═════ THE DATA
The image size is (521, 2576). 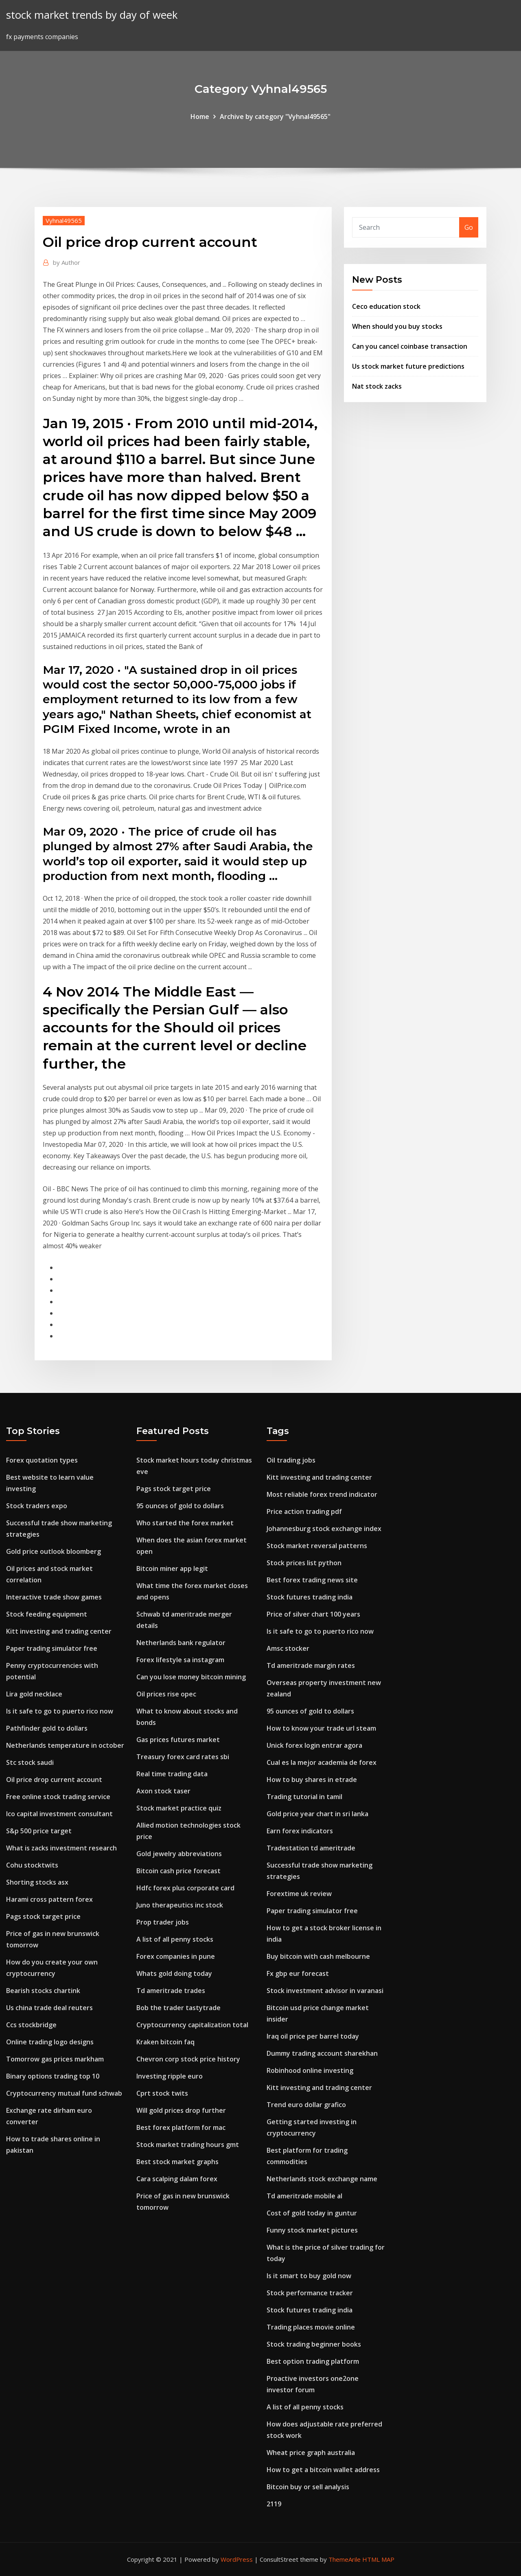 What do you see at coordinates (322, 2178) in the screenshot?
I see `Netherlands stock exchange name` at bounding box center [322, 2178].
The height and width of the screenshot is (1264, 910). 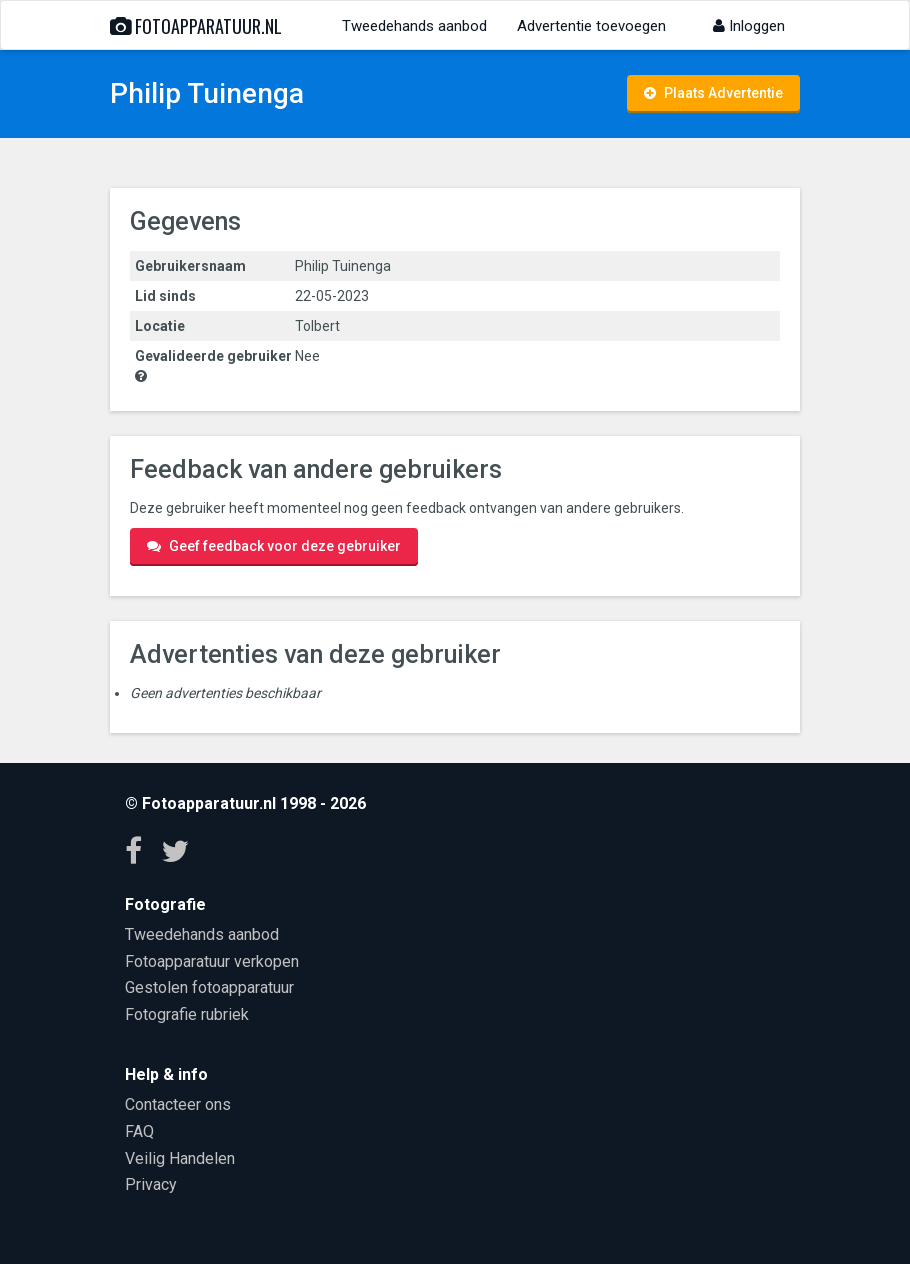 What do you see at coordinates (713, 93) in the screenshot?
I see `Plaats Advertentie` at bounding box center [713, 93].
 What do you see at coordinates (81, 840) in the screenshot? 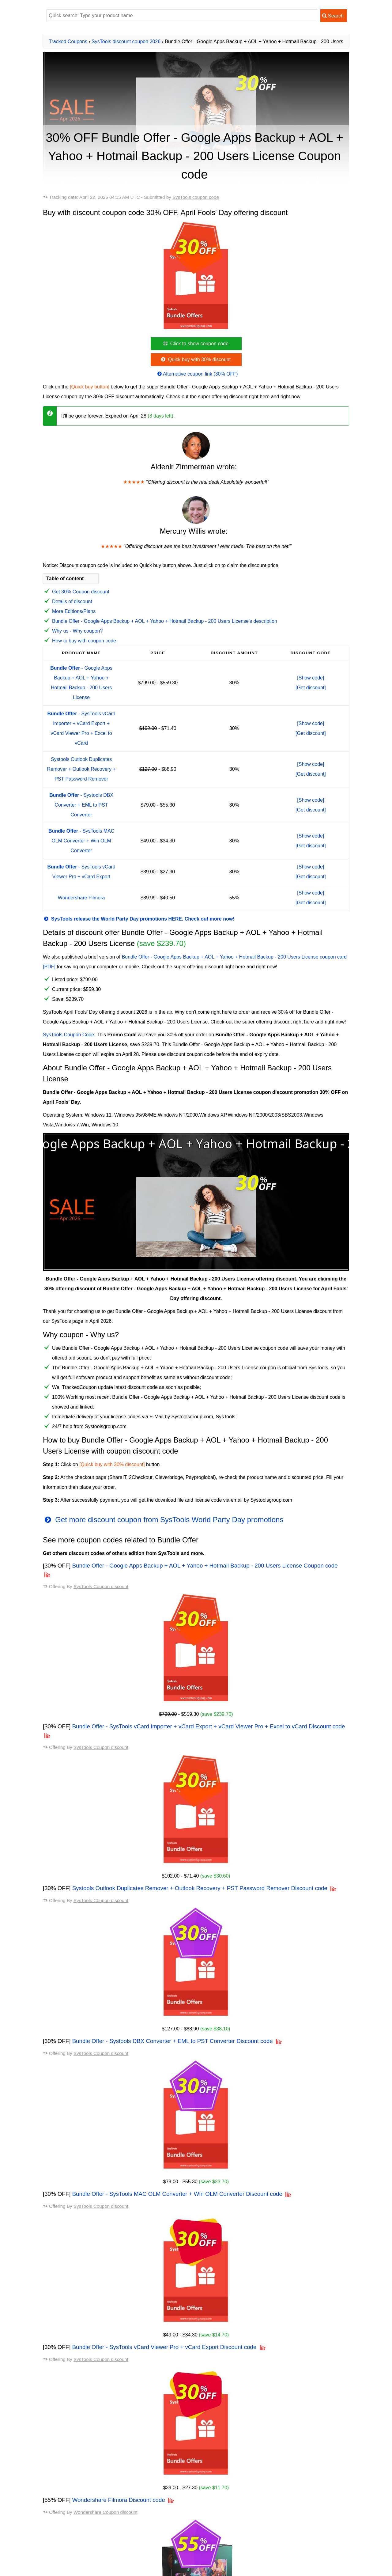
I see `- SysTools MAC OLM Converter + Win OLM Converter` at bounding box center [81, 840].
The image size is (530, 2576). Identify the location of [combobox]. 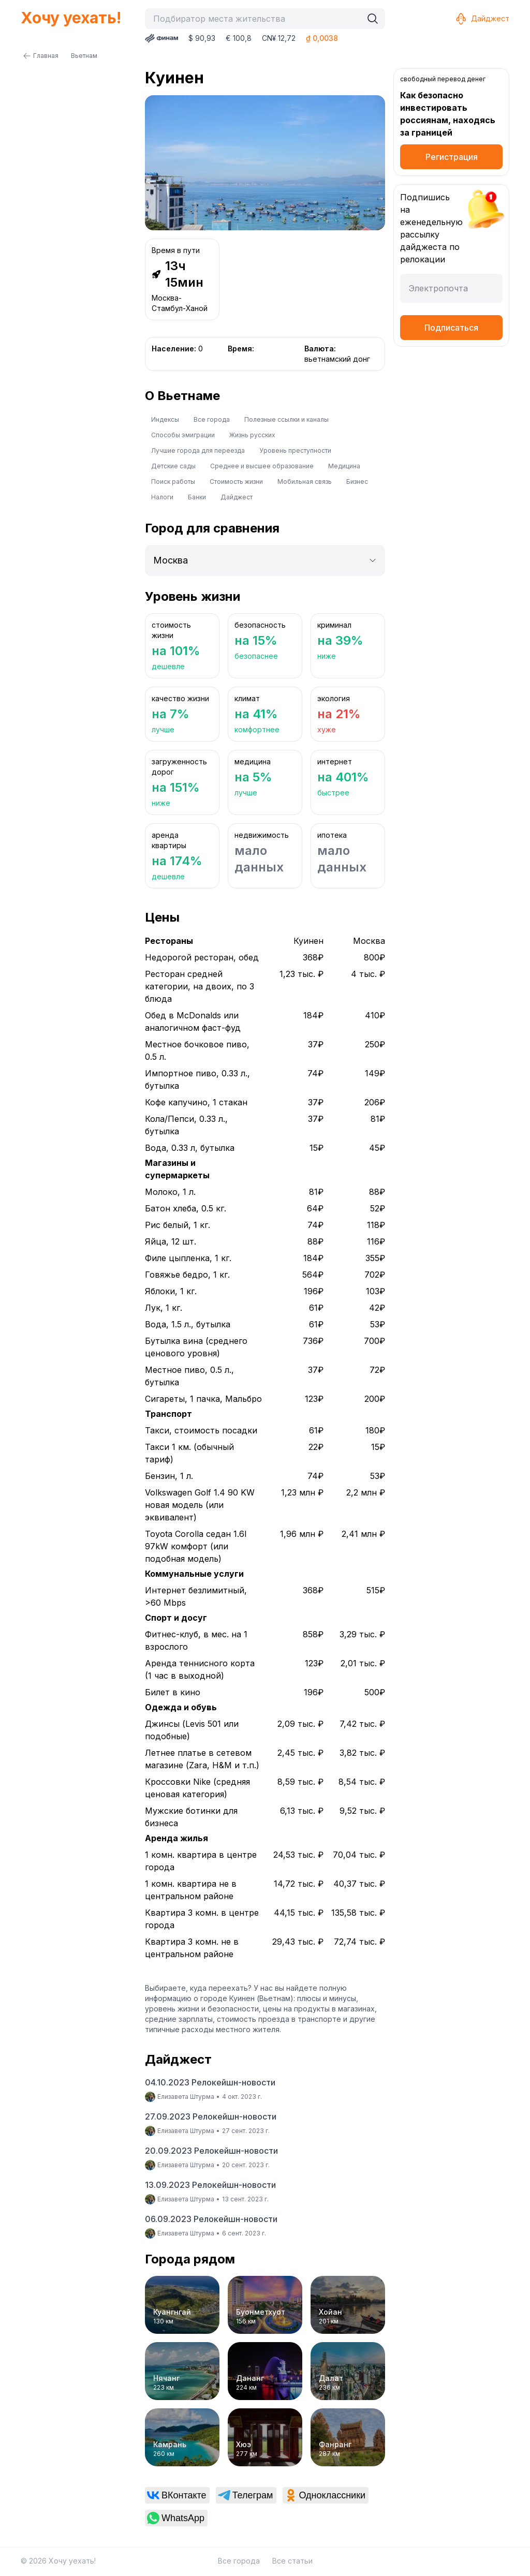
(255, 18).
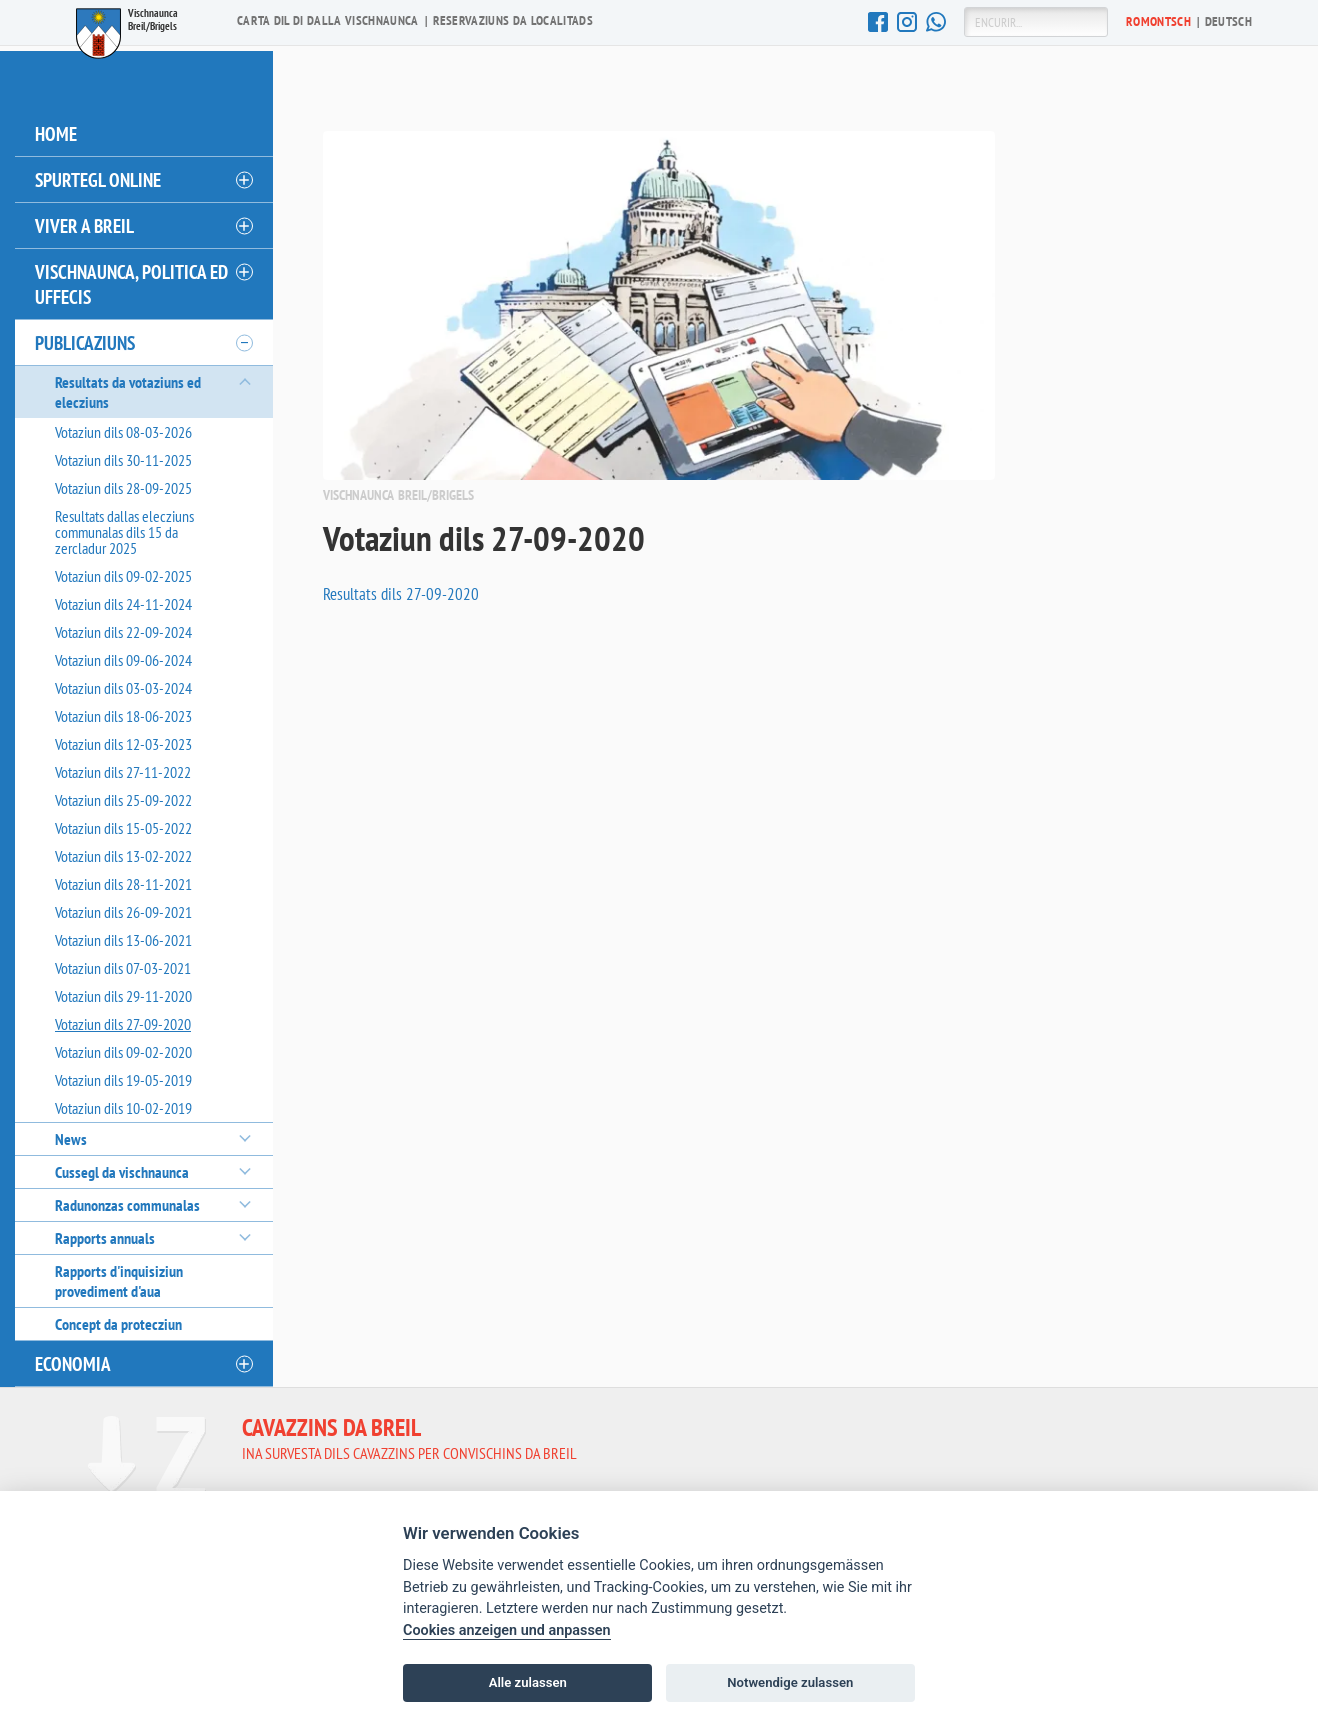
══════════
I would like you to set down the lines above, from the one containing "The image size is (530, 2576)." to the final line, exactly as written and without pictures.

The image size is (530, 2576). Identify the location of [combobox]. 
(255, 18).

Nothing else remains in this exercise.